# <center> Introduction to Reinforcement Learning</center>

#### Import dependencies

In [None]:
import matplotlib.pyplot as plt
import matplotlib.animation as animation
import numpy as np
import pickle
import math
import sys
import os
from Practical11_Support.gym_simple_gridworlds.helper import *
from Practical11_Support.gym_simple_gridworlds.envs.grid_env import GridEnv
from Practical11_Support.gym_simple_gridworlds.envs.grid_2dplot import *

from IPython.display import display, HTML

# The Grid World environment

Recall the grid in which our robot lives

![GridWorldExample.png](https://i.postimg.cc/5tMM5vqf/Grid-World-Example.png)

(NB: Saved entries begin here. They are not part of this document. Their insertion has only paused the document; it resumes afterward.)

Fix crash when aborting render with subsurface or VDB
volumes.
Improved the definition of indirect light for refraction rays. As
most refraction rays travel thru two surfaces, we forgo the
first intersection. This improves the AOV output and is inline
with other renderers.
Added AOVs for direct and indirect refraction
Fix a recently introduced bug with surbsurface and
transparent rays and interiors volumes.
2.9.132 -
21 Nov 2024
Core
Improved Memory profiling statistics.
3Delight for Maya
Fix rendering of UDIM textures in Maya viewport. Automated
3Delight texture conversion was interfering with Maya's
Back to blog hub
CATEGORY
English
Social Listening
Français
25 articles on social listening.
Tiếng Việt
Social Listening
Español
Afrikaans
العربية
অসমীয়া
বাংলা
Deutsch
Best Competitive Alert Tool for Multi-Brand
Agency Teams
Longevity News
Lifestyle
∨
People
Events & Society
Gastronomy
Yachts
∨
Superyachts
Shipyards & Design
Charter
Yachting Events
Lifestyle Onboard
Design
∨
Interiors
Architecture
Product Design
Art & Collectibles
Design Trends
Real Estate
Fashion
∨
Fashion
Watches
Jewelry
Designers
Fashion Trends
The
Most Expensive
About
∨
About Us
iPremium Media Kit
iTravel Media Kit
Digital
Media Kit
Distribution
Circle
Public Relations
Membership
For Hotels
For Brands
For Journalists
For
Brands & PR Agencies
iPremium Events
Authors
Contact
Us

- The states $s \in \mathcal{S}$ correspond to locations in the grid. Each location has also a cell index associated to it, e.g., cell index 4 is associated to location (row=1,col=0)
- The robot can move up, down, left, or right. Actions correpond to unit increments or decrements in the specified direction.
    - Up : (-1,0)
    - Down: (1,0)
    - Left: (0,-1)
    - Right: (0, 1)
- Each action is represented by a number. Action (Up) is represented by 0, (Down) by 1, (Left) by 2 and, finally, (Right) by 3. No actions are available at a terminal state
- Discount factor $\gamma = 0.99$ (class attribute ``gamma=0.99``)
- Stochastic transition matrix (class attribute ``noise=0.2``)
- Rewards are only obtained at terminal states (class attribute ``living_reward=-0.04``)

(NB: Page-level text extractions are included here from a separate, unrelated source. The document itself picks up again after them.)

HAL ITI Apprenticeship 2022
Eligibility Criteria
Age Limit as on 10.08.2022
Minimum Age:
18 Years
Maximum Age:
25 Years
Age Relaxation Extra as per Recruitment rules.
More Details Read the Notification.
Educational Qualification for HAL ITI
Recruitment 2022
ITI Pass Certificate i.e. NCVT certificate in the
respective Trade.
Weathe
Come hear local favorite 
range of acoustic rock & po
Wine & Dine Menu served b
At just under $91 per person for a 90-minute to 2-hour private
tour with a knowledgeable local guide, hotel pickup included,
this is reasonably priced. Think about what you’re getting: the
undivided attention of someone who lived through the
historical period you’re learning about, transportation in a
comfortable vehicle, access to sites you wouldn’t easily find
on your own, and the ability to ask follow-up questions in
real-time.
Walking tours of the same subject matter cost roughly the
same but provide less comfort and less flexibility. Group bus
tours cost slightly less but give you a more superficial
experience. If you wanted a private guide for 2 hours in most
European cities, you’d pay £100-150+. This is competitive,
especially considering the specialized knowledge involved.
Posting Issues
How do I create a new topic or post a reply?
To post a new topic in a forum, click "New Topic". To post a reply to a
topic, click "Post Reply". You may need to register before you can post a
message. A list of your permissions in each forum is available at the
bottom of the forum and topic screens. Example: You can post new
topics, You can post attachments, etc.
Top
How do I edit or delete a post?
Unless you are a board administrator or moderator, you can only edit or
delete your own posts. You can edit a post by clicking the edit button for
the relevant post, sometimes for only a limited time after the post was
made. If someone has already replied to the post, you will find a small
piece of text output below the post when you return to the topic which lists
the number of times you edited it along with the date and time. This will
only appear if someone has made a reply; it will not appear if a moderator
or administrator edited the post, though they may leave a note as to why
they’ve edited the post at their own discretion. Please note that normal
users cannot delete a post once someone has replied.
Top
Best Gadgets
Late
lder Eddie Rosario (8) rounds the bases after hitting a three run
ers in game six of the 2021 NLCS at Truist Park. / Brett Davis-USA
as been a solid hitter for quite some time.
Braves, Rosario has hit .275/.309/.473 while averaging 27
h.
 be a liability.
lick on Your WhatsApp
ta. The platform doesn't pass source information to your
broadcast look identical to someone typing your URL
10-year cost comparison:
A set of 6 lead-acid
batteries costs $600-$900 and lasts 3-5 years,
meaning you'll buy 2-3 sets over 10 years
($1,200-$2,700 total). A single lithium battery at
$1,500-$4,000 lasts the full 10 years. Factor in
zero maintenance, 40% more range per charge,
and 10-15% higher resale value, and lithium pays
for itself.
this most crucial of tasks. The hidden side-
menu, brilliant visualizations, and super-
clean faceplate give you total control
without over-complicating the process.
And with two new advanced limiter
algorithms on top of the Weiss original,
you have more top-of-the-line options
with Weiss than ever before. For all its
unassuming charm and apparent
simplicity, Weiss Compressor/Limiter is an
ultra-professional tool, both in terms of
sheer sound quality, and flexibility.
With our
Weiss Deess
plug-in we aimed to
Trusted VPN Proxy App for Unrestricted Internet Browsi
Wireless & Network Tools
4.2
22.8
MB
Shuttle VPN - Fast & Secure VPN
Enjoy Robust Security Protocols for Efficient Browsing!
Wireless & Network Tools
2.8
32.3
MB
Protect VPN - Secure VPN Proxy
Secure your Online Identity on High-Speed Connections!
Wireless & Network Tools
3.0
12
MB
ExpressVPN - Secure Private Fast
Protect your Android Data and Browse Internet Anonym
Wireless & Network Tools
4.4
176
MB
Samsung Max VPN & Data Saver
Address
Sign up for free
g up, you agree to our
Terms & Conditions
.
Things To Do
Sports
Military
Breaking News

This environment is represented with the class ``GridEnv``. **To a look at the attributes of this class, place the cursor somewhere on the class' name and hit SHIFT+TAB (local Jupyter Notebook) or hover your mouse over it (Colab). If there's a + button at the top of the popup tooltip, this means the documentation spans a few lines, click it to show the full docstring, then scroll up.**



# Activity 1. Elements of an MDP (Grid World Example)

## Learning Objectives
By the end of this activity, you will be able to:

* Describe the components of a Markov Decision Process (MDP).

* Explore state and action spaces in a grid environment.

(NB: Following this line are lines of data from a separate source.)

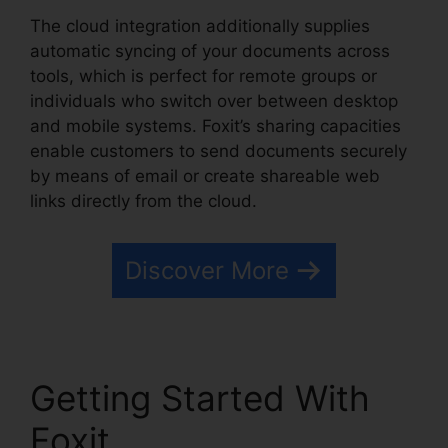
The cloud integration additionally supplies
automatic syncing of your documents across
tools, which is perfect for remote groups or
individuals who switch over between desktop
and mobile systems. Foxit’s sharing capacities
enable customers to send documents securely
by means of email or create shareable web
links directly from the cloud.
Discover More
Getting Started With
Foxit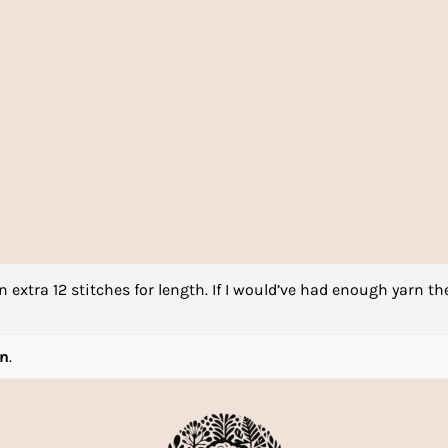
n extra 12 stitches for length. If I would’ve had enough yarn th
rn
.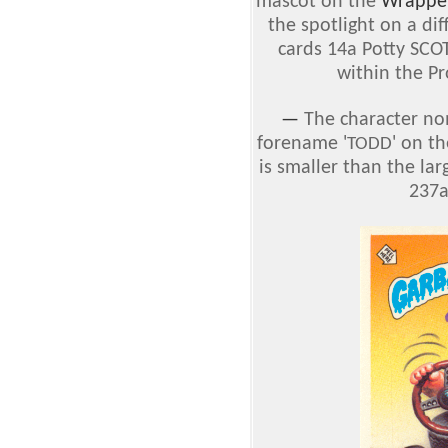
mascot on the
Wrappe
the spotlight on a dif
cards 14a Potty SCO
within the Pr
—
The character no
forename '
' on t
TODD
is smaller than the lar
237a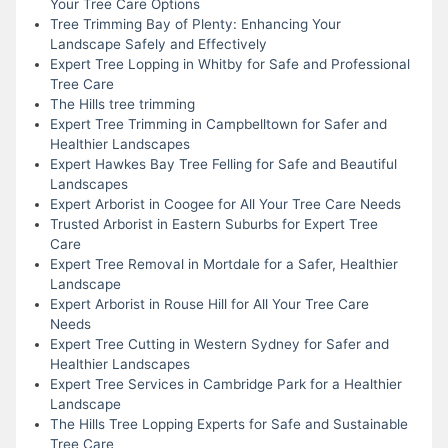
Your Tree Care Options
Tree Trimming Bay of Plenty: Enhancing Your
Landscape Safely and Effectively
Expert Tree Lopping in Whitby for Safe and Professional
Tree Care
The Hills tree trimming
Expert Tree Trimming in Campbelltown for Safer and
Healthier Landscapes
Expert Hawkes Bay Tree Felling for Safe and Beautiful
Landscapes
Expert Arborist in Coogee for All Your Tree Care Needs
Trusted Arborist in Eastern Suburbs for Expert Tree
Care
Expert Tree Removal in Mortdale for a Safer, Healthier
Landscape
Expert Arborist in Rouse Hill for All Your Tree Care
Needs
Expert Tree Cutting in Western Sydney for Safer and
Healthier Landscapes
Expert Tree Services in Cambridge Park for a Healthier
Landscape
The Hills Tree Lopping Experts for Safe and Sustainable
Tree Care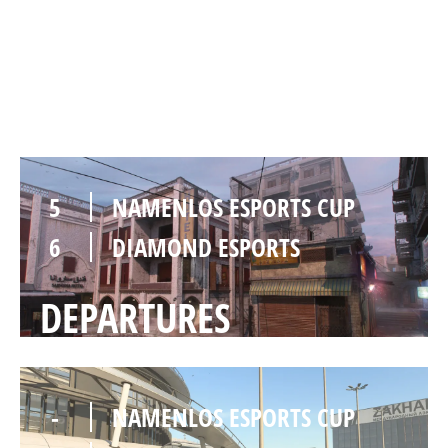
6
DIAMOND ESPORTS
KARACHI
5
NAMENLOS ESPORTS CUP
6
DIAMOND ESPORTS
DEPARTURES
-
NAMENLOS ESPORTS CUP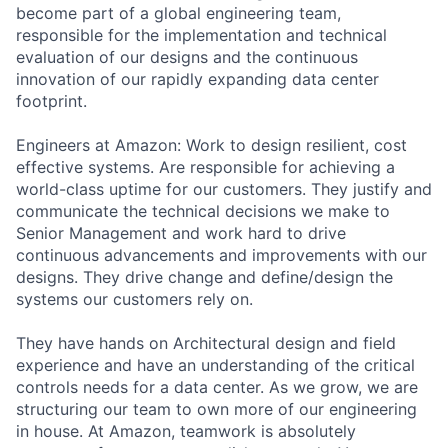
become part of a global engineering team,
responsible for the implementation and technical
evaluation of our designs and the continuous
innovation of our rapidly expanding data center
footprint.
Engineers at Amazon: Work to design resilient, cost
effective systems. Are responsible for achieving a
world-class uptime for our customers. They justify and
communicate the technical decisions we make to
Senior Management and work hard to drive
continuous advancements and improvements with our
designs. They drive change and define/design the
systems our customers rely on.
They have hands on Architectural design and field
experience and have an understanding of the critical
controls needs for a data center. As we grow, we are
structuring our team to own more of our engineering
in house. At Amazon, teamwork is absolutely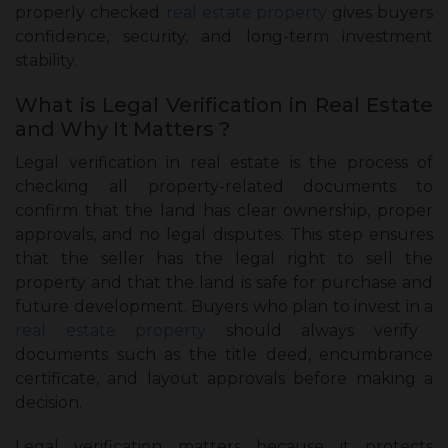
properly checked
real estate property
gives buyers
confidence, security, and long-term investment
stability.
What is Legal Verification in Real Estate
and Why It Matters ?
Legal verification in real estate is the process of
checking all property-related documents to
confirm that the land has clear ownership, proper
approvals, and no legal disputes. This step ensures
that the seller has the legal right to sell the
property and that the land is safe for purchase and
future development. Buyers who plan to invest in a
real estate property
should always verify
documents such as the title deed, encumbrance
certificate, and layout approvals before making a
decision.
Legal verification matters because it protects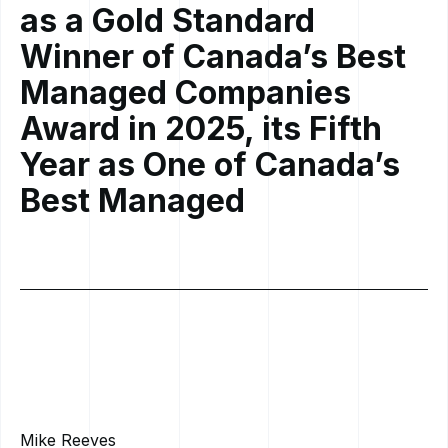
as a Gold Standard
Winner of Canada’s Best
Managed Companies
Award in 2025, its Fifth
Year as One of Canada’s
Best Managed
Mike Reeves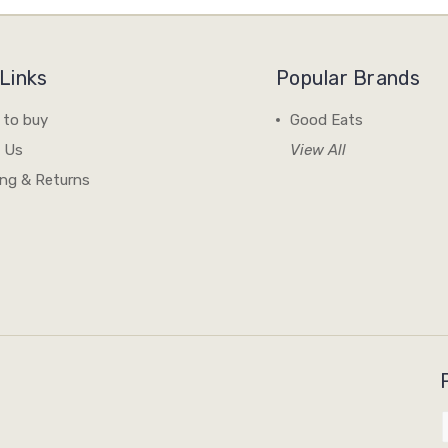
Links
Popular Brands
 to buy
Good Eats
 Us
View All
ing & Returns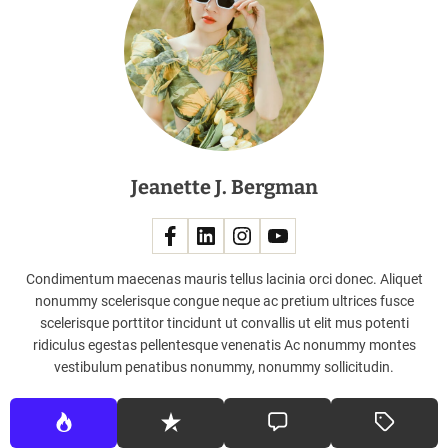
c
o
m
p
l
i
m
e
Jeanette J. Bergman
n
t
i
n
g
Condimentum maecenas mauris tellus lacinia orci donec. Aliquet
e
nonummy scelerisque congue neque ac pretium ultrices fusce
a
scelerisque porttitor tincidunt ut convallis ut elit mus potenti
c
ridiculus egestas pellentesque venenatis Ac nonummy montes
h
vestibulum penatibus nonummy, nonummy sollicitudin.
o
t
h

* Understand transition dynamics and rewards.

* Observe how a policy influences agent behavior.





## Create Environment and Explore its Attributes

The noise parameter corresponds to the probability of a change of direction when an action is taken (e.g., going left/right when agent decides to move up/down)

In [None]:
# Create a Grid World instance
grid_world = GridEnv(gamma=0.9, noise=0.2, living_reward=-0.04)

### State and Action Spaces

Let's take a look at the state and action spaces of our environment

In [None]:
# State (or observation) space
print(grid_world.observation_space)
print(grid_world.get_states())
print()

# Action space
print(grid_world.action_space)
print(grid_world.get_actions())

Discrete(11) → there are 11 valid states in this GridWorld.

The environment encodes each state as an integer index 0 … 10.

Why 11 instead of 12 (3×4 grid)?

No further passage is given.